BEGIN
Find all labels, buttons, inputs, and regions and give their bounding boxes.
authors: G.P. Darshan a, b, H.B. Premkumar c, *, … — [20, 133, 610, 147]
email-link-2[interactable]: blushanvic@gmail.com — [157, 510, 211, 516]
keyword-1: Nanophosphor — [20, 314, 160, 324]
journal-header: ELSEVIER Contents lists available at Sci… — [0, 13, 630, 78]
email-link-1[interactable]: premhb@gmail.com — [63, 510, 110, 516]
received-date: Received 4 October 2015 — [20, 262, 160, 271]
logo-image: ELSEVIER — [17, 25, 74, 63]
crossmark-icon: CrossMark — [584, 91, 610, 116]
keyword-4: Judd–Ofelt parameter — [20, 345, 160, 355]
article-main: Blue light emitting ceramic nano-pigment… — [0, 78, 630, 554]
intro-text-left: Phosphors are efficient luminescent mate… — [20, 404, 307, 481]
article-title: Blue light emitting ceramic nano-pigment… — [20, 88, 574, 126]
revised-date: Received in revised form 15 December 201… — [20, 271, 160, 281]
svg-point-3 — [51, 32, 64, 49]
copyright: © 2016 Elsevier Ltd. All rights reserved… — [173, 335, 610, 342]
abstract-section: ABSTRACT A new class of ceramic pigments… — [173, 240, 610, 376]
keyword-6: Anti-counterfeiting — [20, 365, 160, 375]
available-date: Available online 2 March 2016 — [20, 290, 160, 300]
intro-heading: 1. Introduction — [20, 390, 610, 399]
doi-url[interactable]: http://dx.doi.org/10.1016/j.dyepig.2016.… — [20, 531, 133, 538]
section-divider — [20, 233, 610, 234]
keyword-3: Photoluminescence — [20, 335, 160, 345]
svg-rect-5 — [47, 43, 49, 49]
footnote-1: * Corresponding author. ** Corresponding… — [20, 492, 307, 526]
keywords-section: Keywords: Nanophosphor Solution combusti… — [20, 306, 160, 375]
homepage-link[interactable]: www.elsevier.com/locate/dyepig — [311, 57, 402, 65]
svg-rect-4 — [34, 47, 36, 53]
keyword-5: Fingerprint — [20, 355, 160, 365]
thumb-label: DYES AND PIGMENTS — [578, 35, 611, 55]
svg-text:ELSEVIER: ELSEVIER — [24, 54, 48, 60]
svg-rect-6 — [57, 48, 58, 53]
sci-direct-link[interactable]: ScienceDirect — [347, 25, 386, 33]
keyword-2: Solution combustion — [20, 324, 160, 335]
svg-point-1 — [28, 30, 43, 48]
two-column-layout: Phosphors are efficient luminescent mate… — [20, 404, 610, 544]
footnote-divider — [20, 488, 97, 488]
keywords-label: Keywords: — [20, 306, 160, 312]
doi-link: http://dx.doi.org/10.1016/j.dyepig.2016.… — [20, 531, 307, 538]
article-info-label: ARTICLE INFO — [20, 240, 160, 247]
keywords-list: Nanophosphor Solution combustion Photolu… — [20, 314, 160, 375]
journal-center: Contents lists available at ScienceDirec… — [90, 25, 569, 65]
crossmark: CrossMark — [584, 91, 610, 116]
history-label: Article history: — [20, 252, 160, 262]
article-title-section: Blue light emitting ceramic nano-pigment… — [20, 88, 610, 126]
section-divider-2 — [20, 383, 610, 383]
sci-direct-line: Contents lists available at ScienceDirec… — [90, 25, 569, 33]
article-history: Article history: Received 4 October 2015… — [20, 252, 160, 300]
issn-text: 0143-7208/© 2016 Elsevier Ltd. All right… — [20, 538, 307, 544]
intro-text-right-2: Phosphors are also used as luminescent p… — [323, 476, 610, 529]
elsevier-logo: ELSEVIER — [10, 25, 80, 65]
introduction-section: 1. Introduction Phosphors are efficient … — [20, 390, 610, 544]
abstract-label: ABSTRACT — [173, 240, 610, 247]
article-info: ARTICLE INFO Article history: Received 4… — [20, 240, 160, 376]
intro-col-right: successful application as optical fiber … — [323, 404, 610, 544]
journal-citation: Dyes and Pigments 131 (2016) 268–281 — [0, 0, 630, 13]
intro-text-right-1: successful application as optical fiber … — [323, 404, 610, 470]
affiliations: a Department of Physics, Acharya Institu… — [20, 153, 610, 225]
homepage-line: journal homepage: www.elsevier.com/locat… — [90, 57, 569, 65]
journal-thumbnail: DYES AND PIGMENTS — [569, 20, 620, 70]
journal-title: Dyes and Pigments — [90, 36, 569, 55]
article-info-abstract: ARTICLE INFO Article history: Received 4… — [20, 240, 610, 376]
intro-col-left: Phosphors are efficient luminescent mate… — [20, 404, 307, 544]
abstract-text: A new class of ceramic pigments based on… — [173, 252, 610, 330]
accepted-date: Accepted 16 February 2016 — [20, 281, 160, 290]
END
Retype the records above in full. Every word should match.

Find all labels, buttons, inputs, and regions and give their bounding boxes.
authors: G.P. Darshan a, b, H.B. Premkumar c, *, … — [20, 133, 610, 147]
email-link-2[interactable]: blushanvic@gmail.com — [157, 510, 211, 516]
keyword-1: Nanophosphor — [20, 314, 160, 324]
journal-header: ELSEVIER Contents lists available at Sci… — [0, 13, 630, 78]
email-link-1[interactable]: premhb@gmail.com — [63, 510, 110, 516]
received-date: Received 4 October 2015 — [20, 262, 160, 271]
logo-image: ELSEVIER — [17, 25, 74, 63]
crossmark-icon: CrossMark — [584, 91, 610, 116]
keyword-4: Judd–Ofelt parameter — [20, 345, 160, 355]
article-main: Blue light emitting ceramic nano-pigment… — [0, 78, 630, 554]
intro-text-left: Phosphors are efficient luminescent mate… — [20, 404, 307, 481]
article-title: Blue light emitting ceramic nano-pigment… — [20, 88, 574, 126]
revised-date: Received in revised form 15 December 201… — [20, 271, 160, 281]
svg-point-3 — [51, 32, 64, 49]
copyright: © 2016 Elsevier Ltd. All rights reserved… — [173, 335, 610, 342]
abstract-section: ABSTRACT A new class of ceramic pigments… — [173, 240, 610, 376]
keyword-6: Anti-counterfeiting — [20, 365, 160, 375]
available-date: Available online 2 March 2016 — [20, 290, 160, 300]
intro-heading: 1. Introduction — [20, 390, 610, 399]
doi-url[interactable]: http://dx.doi.org/10.1016/j.dyepig.2016.… — [20, 531, 133, 538]
section-divider — [20, 233, 610, 234]
keyword-3: Photoluminescence — [20, 335, 160, 345]
svg-rect-5 — [47, 43, 49, 49]
footnote-1: * Corresponding author. ** Corresponding… — [20, 492, 307, 526]
keywords-section: Keywords: Nanophosphor Solution combusti… — [20, 306, 160, 375]
homepage-link[interactable]: www.elsevier.com/locate/dyepig — [311, 57, 402, 65]
svg-rect-4 — [34, 47, 36, 53]
keyword-5: Fingerprint — [20, 355, 160, 365]
thumb-label: DYES AND PIGMENTS — [578, 35, 611, 55]
svg-text:ELSEVIER: ELSEVIER — [24, 54, 48, 60]
svg-rect-6 — [57, 48, 58, 53]
sci-direct-link[interactable]: ScienceDirect — [347, 25, 386, 33]
keyword-2: Solution combustion — [20, 324, 160, 335]
svg-point-1 — [28, 30, 43, 48]
two-column-layout: Phosphors are efficient luminescent mate… — [20, 404, 610, 544]
footnote-divider — [20, 488, 97, 488]
keywords-label: Keywords: — [20, 306, 160, 312]
doi-link: http://dx.doi.org/10.1016/j.dyepig.2016.… — [20, 531, 307, 538]
article-info-label: ARTICLE INFO — [20, 240, 160, 247]
keywords-list: Nanophosphor Solution combustion Photolu… — [20, 314, 160, 375]
journal-center: Contents lists available at ScienceDirec… — [90, 25, 569, 65]
crossmark: CrossMark — [584, 91, 610, 116]
history-label: Article history: — [20, 252, 160, 262]
article-title-section: Blue light emitting ceramic nano-pigment… — [20, 88, 610, 126]
section-divider-2 — [20, 383, 610, 383]
sci-direct-line: Contents lists available at ScienceDirec… — [90, 25, 569, 33]
article-history: Article history: Received 4 October 2015… — [20, 252, 160, 300]
issn-text: 0143-7208/© 2016 Elsevier Ltd. All right… — [20, 538, 307, 544]
intro-text-right-2: Phosphors are also used as luminescent p… — [323, 476, 610, 529]
elsevier-logo: ELSEVIER — [10, 25, 80, 65]
introduction-section: 1. Introduction Phosphors are efficient … — [20, 390, 610, 544]
abstract-label: ABSTRACT — [173, 240, 610, 247]
article-info: ARTICLE INFO Article history: Received 4… — [20, 240, 160, 376]
intro-col-right: successful application as optical fiber … — [323, 404, 610, 544]
journal-citation: Dyes and Pigments 131 (2016) 268–281 — [0, 0, 630, 13]
intro-text-right-1: successful application as optical fiber … — [323, 404, 610, 470]
affiliations: a Department of Physics, Acharya Institu… — [20, 153, 610, 225]
homepage-line: journal homepage: www.elsevier.com/locat… — [90, 57, 569, 65]
journal-thumbnail: DYES AND PIGMENTS — [569, 20, 620, 70]
journal-title: Dyes and Pigments — [90, 36, 569, 55]
article-info-abstract: ARTICLE INFO Article history: Received 4… — [20, 240, 610, 376]
intro-col-left: Phosphors are efficient luminescent mate… — [20, 404, 307, 544]
abstract-text: A new class of ceramic pigments based on… — [173, 252, 610, 330]
accepted-date: Accepted 16 February 2016 — [20, 281, 160, 290]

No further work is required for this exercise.